You’re right. Some students barely can do it. Most students have a hard time with it and every year the amount of time away from their technology dwindles. A few years ago she told me a student wrote that if she couldn’t post pictures of her food why go out to eat. I thought that was pretty extreme, and that was a few years ago.
Students go through stages. Usually at first they get anxious and nervous and think of something to do. They clean their apartments, take walks, talk to friends. They pretty universally discover that it has been some time since they did any of those things without their phone having its presence felt. They tend to worry about being disconnected from the world. They have phantom physical experiences where they think they hear or feel their phone. They know something is happening and they don’t know what it is. Yet they discover they actually enjoy the time without the phone once they surrender to it. Students often say they had this really great conversation with someone. But, mostly, especially after some time they can’t wait to get back again to their device. They say they liked the time off the grid and would like to do it again, but will they ever? My wife is not sure.
She and I got to talking about how more and more technology is an active ingredient in our lives. Our next car may drive us while we text without fear of being ticketed. Soon people will get implants so they can have some of the skill sets that cars, toasters and robots possess. We were walking the dog when we had this conversation and we imagined that anyone could have a chip implanted that allowed them to see a screen in front of them while walking down the street. People would be able to overlay in their field of vision Facebook, Instagram, Twitter, Google maps and anything else. It is rather frightening to think about a quiet stroll now becoming a thing of the past. Not sure how soon it will happen, but when it does there will be a lot of digital natives lined up around the block.

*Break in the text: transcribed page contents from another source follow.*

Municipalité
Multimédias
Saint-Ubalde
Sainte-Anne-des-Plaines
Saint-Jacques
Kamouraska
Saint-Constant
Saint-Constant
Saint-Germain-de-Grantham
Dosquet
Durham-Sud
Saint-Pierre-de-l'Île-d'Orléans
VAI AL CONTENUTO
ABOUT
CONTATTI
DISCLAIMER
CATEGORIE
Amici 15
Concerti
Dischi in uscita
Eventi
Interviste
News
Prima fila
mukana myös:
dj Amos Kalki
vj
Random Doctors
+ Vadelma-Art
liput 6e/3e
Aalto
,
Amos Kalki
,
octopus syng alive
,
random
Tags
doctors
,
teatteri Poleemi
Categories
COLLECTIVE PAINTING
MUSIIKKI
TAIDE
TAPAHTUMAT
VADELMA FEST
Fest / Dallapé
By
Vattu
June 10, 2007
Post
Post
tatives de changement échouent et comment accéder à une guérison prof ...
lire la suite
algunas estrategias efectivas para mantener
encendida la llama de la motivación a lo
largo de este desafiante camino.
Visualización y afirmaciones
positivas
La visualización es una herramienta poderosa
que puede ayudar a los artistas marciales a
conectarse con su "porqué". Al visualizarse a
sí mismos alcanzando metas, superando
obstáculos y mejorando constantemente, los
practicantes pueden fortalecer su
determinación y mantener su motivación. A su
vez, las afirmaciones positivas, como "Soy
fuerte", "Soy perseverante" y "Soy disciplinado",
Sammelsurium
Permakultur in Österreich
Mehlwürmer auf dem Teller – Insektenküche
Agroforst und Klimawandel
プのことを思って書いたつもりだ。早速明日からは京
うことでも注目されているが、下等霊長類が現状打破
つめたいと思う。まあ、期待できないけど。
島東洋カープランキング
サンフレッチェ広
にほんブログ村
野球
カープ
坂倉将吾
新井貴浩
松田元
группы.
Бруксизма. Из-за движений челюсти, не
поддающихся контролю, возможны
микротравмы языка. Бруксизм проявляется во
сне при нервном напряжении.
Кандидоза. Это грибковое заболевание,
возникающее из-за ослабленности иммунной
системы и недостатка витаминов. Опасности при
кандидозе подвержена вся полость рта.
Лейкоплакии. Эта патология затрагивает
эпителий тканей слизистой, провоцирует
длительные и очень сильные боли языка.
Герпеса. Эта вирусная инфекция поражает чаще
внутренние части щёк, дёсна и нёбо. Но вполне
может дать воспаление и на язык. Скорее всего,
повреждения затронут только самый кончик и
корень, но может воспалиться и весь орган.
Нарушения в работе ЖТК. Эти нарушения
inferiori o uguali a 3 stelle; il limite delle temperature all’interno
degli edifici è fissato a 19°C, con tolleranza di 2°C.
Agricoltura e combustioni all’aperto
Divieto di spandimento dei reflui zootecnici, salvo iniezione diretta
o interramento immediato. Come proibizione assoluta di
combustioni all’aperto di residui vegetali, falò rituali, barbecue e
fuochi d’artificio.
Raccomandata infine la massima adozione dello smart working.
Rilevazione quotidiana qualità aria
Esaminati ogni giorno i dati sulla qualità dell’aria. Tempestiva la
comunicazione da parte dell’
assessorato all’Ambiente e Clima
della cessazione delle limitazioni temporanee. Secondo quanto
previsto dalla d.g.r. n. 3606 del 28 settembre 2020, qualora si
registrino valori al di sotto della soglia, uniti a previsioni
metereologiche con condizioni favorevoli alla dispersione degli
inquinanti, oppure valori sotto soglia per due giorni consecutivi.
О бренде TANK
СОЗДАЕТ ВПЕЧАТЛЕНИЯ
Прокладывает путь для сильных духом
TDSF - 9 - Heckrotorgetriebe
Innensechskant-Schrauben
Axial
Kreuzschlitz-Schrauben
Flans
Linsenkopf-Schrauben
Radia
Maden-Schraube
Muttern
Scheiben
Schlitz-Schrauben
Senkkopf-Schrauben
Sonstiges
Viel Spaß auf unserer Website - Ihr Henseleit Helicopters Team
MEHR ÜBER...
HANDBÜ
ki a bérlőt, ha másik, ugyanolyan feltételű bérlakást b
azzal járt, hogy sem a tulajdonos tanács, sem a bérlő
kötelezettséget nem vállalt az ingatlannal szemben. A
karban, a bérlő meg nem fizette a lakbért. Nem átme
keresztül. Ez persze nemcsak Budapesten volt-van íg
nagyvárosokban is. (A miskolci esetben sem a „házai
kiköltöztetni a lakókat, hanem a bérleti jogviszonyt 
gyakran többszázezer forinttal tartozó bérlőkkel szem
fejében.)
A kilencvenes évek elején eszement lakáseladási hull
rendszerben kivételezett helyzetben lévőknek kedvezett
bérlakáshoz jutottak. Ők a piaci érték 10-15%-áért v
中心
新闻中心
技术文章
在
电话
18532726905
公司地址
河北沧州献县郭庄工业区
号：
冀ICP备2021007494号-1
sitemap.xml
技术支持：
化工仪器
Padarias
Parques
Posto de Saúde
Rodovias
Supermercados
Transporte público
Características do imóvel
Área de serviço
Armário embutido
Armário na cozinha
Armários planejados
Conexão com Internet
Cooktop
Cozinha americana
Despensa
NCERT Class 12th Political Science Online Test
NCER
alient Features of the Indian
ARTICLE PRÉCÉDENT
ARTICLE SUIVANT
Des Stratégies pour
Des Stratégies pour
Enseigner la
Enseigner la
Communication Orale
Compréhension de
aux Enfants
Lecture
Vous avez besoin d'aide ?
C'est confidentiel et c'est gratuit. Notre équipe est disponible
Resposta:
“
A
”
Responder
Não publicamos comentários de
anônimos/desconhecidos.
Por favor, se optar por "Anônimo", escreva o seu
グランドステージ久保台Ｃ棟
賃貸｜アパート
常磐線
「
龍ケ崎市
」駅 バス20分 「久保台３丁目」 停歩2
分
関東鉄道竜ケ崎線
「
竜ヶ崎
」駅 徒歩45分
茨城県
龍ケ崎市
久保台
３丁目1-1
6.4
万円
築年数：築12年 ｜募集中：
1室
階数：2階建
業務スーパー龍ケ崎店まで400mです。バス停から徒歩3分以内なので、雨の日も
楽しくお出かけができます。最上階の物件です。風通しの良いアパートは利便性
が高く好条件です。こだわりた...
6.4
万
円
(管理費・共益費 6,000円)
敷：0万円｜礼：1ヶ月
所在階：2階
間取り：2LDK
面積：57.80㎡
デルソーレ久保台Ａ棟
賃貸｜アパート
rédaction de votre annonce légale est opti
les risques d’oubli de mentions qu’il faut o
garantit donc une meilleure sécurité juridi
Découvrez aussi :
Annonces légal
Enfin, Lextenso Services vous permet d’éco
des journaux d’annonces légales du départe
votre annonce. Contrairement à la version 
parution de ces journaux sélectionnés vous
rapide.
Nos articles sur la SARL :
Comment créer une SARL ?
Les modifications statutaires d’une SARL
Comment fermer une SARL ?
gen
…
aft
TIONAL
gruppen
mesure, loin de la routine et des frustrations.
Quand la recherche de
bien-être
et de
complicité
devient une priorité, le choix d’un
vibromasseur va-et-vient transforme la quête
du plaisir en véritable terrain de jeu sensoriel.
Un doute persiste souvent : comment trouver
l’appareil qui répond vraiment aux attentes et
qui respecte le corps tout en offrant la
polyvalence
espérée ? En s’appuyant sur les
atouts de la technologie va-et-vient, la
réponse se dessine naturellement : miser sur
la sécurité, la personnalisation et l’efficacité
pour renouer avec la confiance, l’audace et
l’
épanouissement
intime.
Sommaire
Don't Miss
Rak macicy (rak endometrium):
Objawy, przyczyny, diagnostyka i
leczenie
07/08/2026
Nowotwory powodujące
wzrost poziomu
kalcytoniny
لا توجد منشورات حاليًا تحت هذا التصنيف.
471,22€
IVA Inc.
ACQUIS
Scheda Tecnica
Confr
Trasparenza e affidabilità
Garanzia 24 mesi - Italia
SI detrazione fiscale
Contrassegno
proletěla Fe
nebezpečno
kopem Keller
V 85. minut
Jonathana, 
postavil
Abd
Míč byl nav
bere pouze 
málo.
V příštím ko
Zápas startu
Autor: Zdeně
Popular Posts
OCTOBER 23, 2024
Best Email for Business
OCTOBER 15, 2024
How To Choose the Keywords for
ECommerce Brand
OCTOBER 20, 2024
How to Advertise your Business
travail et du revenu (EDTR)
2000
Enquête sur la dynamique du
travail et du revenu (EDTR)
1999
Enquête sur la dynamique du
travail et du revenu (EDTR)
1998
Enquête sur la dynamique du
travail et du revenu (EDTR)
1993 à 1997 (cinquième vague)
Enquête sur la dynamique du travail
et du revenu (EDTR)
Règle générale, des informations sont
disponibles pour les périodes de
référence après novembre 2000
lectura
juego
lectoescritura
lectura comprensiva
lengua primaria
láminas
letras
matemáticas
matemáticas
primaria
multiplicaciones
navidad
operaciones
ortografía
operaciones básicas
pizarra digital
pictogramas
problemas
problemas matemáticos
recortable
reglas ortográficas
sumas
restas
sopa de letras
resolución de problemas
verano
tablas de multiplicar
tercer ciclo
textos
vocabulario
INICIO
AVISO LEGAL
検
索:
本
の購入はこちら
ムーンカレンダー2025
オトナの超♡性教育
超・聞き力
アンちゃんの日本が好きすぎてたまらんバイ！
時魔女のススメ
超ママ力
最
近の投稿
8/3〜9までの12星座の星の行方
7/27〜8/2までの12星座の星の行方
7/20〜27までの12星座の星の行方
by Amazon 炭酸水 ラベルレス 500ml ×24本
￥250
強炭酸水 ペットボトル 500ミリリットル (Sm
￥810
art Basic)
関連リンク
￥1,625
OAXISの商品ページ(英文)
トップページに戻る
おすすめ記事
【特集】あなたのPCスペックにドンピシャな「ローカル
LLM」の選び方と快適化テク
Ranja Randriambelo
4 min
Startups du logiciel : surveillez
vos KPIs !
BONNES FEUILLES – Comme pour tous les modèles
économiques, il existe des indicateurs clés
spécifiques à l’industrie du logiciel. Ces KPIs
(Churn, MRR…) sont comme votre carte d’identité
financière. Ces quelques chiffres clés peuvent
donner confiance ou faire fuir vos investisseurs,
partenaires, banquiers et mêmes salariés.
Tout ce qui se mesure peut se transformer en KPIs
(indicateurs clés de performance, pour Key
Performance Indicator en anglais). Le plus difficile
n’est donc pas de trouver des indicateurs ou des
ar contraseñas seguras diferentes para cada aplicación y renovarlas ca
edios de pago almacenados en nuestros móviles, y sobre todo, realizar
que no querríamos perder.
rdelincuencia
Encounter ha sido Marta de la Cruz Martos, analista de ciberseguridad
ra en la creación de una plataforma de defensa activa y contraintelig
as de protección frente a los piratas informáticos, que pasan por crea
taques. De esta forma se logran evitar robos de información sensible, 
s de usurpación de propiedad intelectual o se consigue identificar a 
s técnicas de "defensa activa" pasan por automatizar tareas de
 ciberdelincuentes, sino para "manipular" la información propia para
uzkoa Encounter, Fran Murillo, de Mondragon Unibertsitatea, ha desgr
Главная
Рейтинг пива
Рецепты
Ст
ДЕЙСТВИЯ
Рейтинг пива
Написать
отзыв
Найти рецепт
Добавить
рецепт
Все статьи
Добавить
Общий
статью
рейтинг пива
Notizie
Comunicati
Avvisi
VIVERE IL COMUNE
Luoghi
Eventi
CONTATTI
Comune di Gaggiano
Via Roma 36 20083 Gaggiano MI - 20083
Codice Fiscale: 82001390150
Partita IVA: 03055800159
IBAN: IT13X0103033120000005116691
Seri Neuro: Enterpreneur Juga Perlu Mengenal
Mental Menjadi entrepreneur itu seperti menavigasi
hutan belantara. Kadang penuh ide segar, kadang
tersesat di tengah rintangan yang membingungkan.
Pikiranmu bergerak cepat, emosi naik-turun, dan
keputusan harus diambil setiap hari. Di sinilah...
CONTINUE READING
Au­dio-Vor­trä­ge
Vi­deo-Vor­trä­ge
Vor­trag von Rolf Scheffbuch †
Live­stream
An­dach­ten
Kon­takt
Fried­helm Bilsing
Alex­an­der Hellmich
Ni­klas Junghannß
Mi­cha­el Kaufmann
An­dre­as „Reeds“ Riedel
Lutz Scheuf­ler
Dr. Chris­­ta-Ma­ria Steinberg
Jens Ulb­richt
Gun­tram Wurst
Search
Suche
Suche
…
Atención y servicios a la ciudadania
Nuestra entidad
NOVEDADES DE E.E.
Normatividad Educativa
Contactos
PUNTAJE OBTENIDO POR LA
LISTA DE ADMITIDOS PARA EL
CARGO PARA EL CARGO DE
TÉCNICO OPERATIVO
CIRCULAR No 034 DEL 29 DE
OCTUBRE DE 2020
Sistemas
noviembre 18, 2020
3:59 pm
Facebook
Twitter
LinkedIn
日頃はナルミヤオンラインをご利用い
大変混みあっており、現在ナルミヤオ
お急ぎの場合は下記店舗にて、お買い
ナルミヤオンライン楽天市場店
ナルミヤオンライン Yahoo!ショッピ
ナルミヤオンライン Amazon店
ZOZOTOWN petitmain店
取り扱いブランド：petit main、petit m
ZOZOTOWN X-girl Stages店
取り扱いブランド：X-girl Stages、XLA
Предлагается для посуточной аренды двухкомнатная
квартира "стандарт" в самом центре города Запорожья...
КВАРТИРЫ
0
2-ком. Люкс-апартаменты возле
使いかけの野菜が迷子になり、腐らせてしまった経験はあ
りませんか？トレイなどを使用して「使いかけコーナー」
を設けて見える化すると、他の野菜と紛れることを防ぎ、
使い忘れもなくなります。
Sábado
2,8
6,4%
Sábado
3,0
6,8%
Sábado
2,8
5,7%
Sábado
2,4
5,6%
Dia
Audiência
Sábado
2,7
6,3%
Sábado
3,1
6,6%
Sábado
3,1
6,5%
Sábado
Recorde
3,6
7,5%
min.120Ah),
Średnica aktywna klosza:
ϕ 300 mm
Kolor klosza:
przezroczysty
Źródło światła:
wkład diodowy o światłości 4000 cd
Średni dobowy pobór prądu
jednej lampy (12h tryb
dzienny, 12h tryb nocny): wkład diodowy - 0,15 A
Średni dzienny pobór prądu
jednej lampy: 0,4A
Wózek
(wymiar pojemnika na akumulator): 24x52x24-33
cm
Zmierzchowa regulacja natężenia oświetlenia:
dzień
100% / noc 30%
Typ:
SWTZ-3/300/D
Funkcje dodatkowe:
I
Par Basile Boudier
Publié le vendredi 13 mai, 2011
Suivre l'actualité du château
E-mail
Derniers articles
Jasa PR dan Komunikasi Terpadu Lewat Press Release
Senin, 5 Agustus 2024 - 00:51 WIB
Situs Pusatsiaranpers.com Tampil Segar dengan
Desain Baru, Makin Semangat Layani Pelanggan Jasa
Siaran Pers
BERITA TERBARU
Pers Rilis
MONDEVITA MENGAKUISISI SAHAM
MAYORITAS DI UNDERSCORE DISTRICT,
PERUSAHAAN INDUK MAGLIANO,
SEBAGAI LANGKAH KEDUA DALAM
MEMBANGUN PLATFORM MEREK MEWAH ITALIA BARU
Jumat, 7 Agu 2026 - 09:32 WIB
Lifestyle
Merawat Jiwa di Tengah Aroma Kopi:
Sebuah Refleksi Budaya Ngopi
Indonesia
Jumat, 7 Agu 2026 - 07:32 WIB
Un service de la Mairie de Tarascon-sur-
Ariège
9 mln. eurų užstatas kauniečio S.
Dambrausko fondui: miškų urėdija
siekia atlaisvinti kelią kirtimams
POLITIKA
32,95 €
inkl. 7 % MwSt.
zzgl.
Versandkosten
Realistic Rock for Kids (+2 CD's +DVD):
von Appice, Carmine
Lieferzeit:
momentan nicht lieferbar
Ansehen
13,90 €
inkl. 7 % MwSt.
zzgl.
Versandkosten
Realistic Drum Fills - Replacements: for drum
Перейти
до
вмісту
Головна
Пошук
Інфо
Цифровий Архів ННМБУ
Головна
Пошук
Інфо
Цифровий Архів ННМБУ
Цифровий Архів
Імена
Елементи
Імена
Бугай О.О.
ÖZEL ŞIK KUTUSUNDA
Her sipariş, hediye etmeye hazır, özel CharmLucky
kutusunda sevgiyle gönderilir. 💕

I wasn't around when the printing press was discovered. Maybe there were parents lamenting that now their kids just want to read and not do chores or play. I wrote a post about how people are spending less time outdoors now and I imagine the way things are evolving (?) we aren't going to see much of a back to nature movement. I am sure each generation has its own laments about what is happening to the youth so perhaps this is just my turn. But, not one to miss my turn, I do want to say it does please me when I see kids playing outdoors without their phones. I don't see a lot of teens or millenials without theirs close at hand, but perhaps one of these days we will have a dedicated day without tech and we will see how many people skip eating out because they can't post pictures of their food.